Cette loi ELAN provoque « une aggravation du retard enregistré par la France par rapport à ses voisins européens », a dénoncé, en 2021, le Défenseur des droits, qui a demandé l’abrogation du texte, à l’instar d’autres instances, comme l’ONU. Le gouvernement a refusé, tout en faisant une concession : il a rendu l’ascenseur obligatoire dès qu’un immeuble comporte trois étages, au lieu de quatre précédemment.

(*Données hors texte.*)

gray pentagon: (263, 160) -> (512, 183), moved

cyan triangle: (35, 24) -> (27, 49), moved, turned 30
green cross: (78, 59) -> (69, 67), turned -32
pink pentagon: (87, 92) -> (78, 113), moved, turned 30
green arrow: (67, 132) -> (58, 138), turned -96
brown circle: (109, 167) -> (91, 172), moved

L’obligation est non seulement limitée à 20 % des logements neufs, mais elle est aussi mal respectée : le Centre d’études et d’expertise sur les risques, l’environnement, la mobilité et l’aménagement – établissement public chargé de conseiller les collectivités – parle de « non-conformités qui apparaissent récurrentes ». En cause, des contrôles désormais confiés à des organismes rémunérés par les promoteurs immobiliers plutôt qu’aux services de l’Etat.

« Besoin de moyens »

Quant à la mise aux normes des habitations existantes, bien plus nombreuses que les logements neufs, elle n’est pas toujours faisable, et les aides financières de l’Etat et des collectivités s’avèrent insuffisantes pour couvrir les travaux. Aucune obligation d’accessibilité n’est fixée au parc HLM et aux copropriétés. Celles-ci pouvaient même, jusqu’en 2020, refuser, sans avoir à s’en justifier, des travaux intégralement pris en charge par un copropriétaire.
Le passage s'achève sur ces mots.